■ Required action ■
Tally up the lines below that contain the word "button" and give the total alone.

---------- The input ----------

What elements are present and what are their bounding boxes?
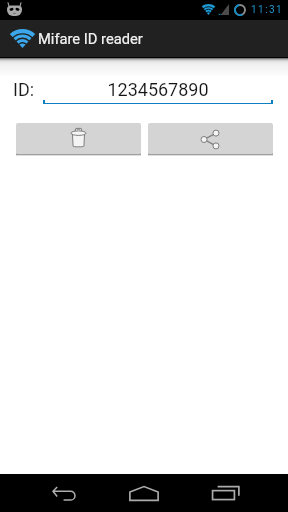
button[interactable]: Delete	[16, 123, 141, 154]
button[interactable]: Back	[24, 474, 104, 512]
staticText: ID:	[13, 79, 35, 100]
staticText: 11:31	[251, 4, 284, 16]
button[interactable]: Recent apps	[186, 474, 266, 512]
staticText: 1234567890	[43, 79, 273, 100]
button[interactable]: Share	[148, 123, 273, 154]
button[interactable]: Mifare ID reader	[0, 20, 288, 57]
staticText: Mifare ID reader	[38, 30, 143, 47]
button[interactable]: Home	[104, 474, 184, 512]
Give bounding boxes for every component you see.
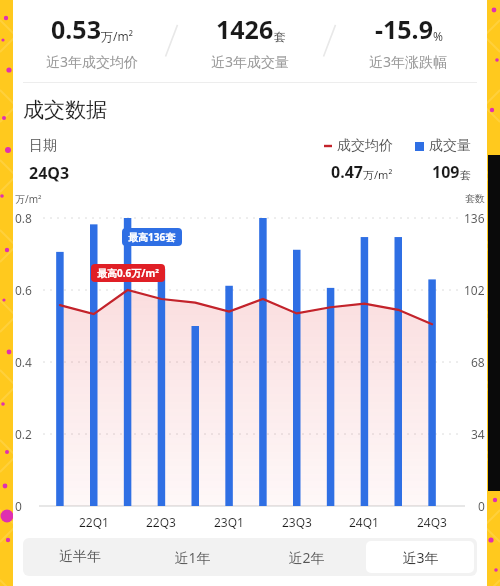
- staticText: 近3年: [402, 548, 439, 567]
- staticText: 23Q1: [214, 514, 244, 530]
- staticText: 近3年涨跌幅: [369, 52, 448, 71]
- staticText: 23Q3: [282, 514, 312, 530]
- staticText: 近3年成交均价: [46, 52, 139, 71]
- staticText: 136: [464, 210, 485, 226]
- staticText: 0.47: [331, 161, 363, 183]
- staticText: 近1年: [174, 548, 211, 567]
- staticText: 34: [471, 426, 485, 442]
- staticText: 0: [478, 498, 485, 514]
- staticText: 近2年: [288, 548, 325, 567]
- staticText: 成交均价: [337, 137, 393, 155]
- staticText: 近半年: [59, 548, 101, 566]
- staticText: 109: [432, 161, 460, 183]
- staticText: 22Q3: [146, 514, 176, 530]
- staticText: %: [433, 28, 443, 44]
- staticText: 24Q3: [29, 162, 70, 184]
- staticText: 22Q1: [79, 514, 109, 530]
- staticText: 成交数据: [23, 97, 107, 123]
- staticText: 24Q1: [349, 514, 379, 530]
- staticText: 日期: [29, 137, 57, 155]
- staticText: 102: [464, 282, 485, 298]
- staticText: 0.4: [15, 354, 32, 370]
- staticText: 近3年成交量: [211, 52, 290, 71]
- staticText: 套: [460, 168, 471, 182]
- staticText: 最高0.6万/m²: [97, 266, 159, 280]
- button[interactable]: 近3年: [366, 541, 474, 573]
- staticText: 0: [15, 498, 22, 514]
- staticText: 68: [471, 354, 485, 370]
- staticText: 成交量: [429, 137, 471, 155]
- button[interactable]: 近半年: [26, 541, 133, 573]
- button[interactable]: 近2年: [252, 541, 360, 573]
- staticText: 0.8: [15, 210, 32, 226]
- staticText: 1426: [216, 12, 274, 46]
- staticText: 万/m²: [101, 28, 133, 44]
- staticText: 套数: [465, 192, 485, 205]
- staticText: 万/m²: [15, 192, 42, 206]
- staticText: 最高136套: [128, 230, 176, 244]
- staticText: 0.53: [51, 12, 101, 46]
- button[interactable]: 近1年: [139, 541, 246, 573]
- staticText: 0.2: [15, 426, 32, 442]
- staticText: 万/m²: [363, 167, 393, 182]
- staticText: 24Q3: [417, 514, 447, 530]
- staticText: 套: [274, 29, 286, 44]
- staticText: -15.9: [375, 12, 433, 46]
- staticText: 0.6: [15, 282, 32, 298]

----------

■ Solved problem ■
10